[Exercise goal] Please transcribe the data that follows without the pictures, keeping every word the same.

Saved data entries

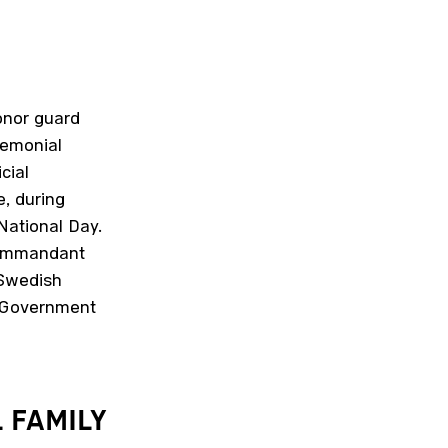
onor guard
remonial
cial
e, during
 National Day.
 Commandant
 Swedish
e Government
L
FAMILY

[Expected answer]
onor guard
remonial
cial
e, during
 National Day.
 Commandant
 Swedish
e Government
L
FAMILY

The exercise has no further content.